If your usb is mechanical not ssd, them drives prefer to stay warm so the cooling as they sleep make them give in, ok if you have storage you want to keep but rarely access but if its continuous copy delete move rest repeat then possibly it will just give up. Its why I don't touch blues or greens in the WD range.

With these WDs are they blacks? I have heard they been using other non WD drives or sub par ones and they probably aint as great on quality

Move to ssd and you have a decent speed but prices still have to come down on larger drives.

Move to m.2 and they have just gone to 7000mbps and the speed plus the heat (get with a heatsink) apparently give them a quicker death. So whats the safest long term O/S and best for storage. Does Techspot have a storage wars (careful of the copyright) page?
It's a mix of mechanical WD blacks, reds, and golds, 2TB-4TB. Like I said, I don't think it's the drives themselves - CrystalDiskInfo is generally green across the board. I'm like 95% sure it's something to do with the USB controller for the bay (which is less than year old) as the drives work normally over SATA and once the drive bay has reinitialized whatever it keeps shutting down when idle.

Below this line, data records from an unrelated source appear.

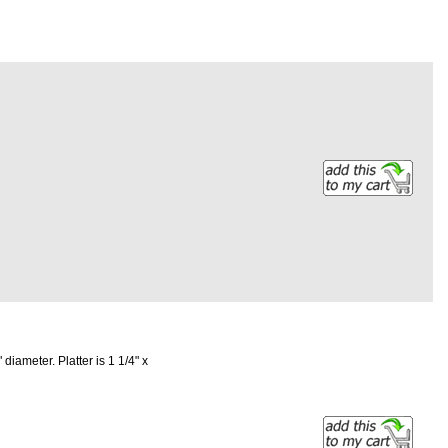
 diameter. Platter is 1 1/4" x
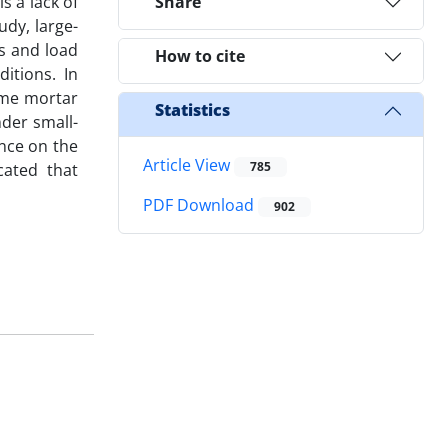
s a lack of
Share
udy, large-
ss and load
How to cite
itions. In
ime mortar
Statistics
der small-
ence on the
Article View
785
cated that
PDF Download
902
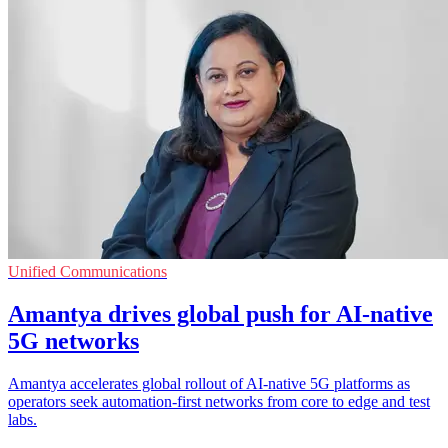
Unified Communications
Amantya drives global push for AI-native
5G networks
Amantya accelerates global rollout of AI-native 5G platforms as
operators seek automation-first networks from core to edge and test
labs.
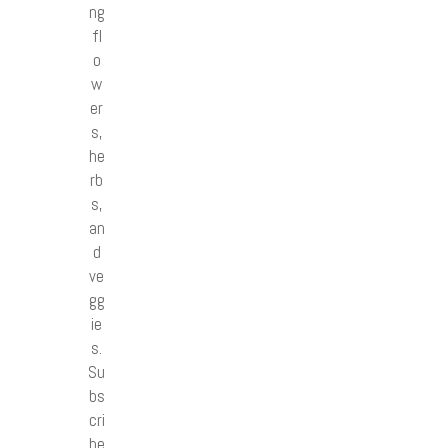
ng
fl
o
w
er
s,
he
rb
s,
an
d
ve
gg
ie
s.
Su
bs
cri
be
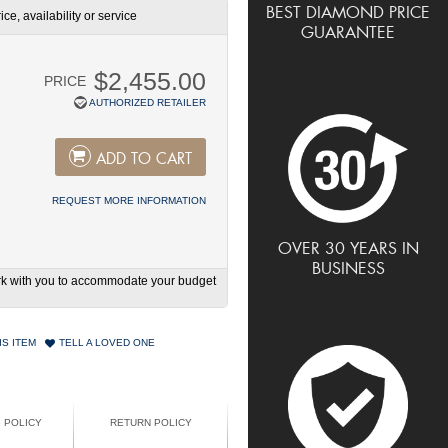
BEST DIAMOND PRICE
ce, availability or service
GUARANTEE
$2,455.00
PRICE
AUTHORIZED RETAILER
ADD TO CART
REQUEST MORE INFORMATION
OVER 30 YEARS IN
BUSINESS
work with you to accommodate your budget
IS ITEM
TELL A LOVED ONE
G POLICY
RETURN POLICY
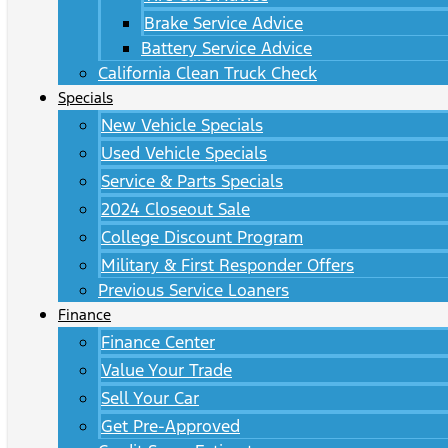
Brake Service Advice
Battery Service Advice
California Clean Truck Check
Specials
New Vehicle Specials
Used Vehicle Specials
Service & Parts Specials
2024 Closeout Sale
College Discount Program
Military & First Responder Offers
Previous Service Loaners
Finance
Finance Center
Value Your Trade
Sell Your Car
Get Pre-Approved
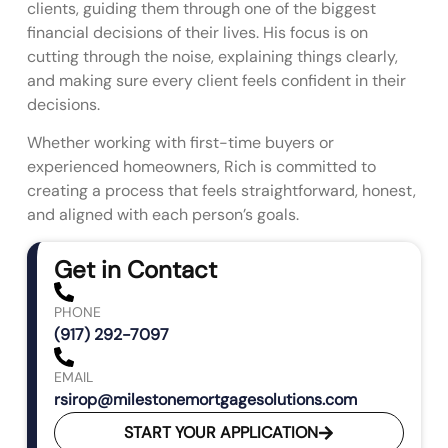
clients, guiding them through one of the biggest
financial decisions of their lives. His focus is on
cutting through the noise, explaining things clearly,
and making sure every client feels confident in their
decisions.
Whether working with first-time buyers or
experienced homeowners, Rich is committed to
creating a process that feels straightforward, honest,
and aligned with each person’s goals.
Get in Contact
PHONE
(917) 292-7097
EMAIL
rsirop@milestonemortgagesolutions.com
START YOUR APPLICATION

I usually access the drives at least once a day but they're not doing continuous read-writes or running programs, it's primarily bulk storage.

At this point I'm almost tempted to just try and find a mini case with room for lots of mechanical drives and build a poor man's NAS.
 
...Which leads me to my point: why the hell would anyone want to put a modern multi-TB SSD on USB?...

Only 'legitimate' use case I can think of is if you are using a Pi 4, and want a more desktop-like experience. A Pi OS installed to an SSD vis USB3 has proven to be noticeably faster than the same OS installed to the microSD card. But that is about it. I've seen "apocalypse computers" - computers with offline wikis; IDEs configured for C/C++, Python, and Octave; all packaged up in a watertight case with keyboard, trackpad, battery, - that are based off of a Pi4 and SSD.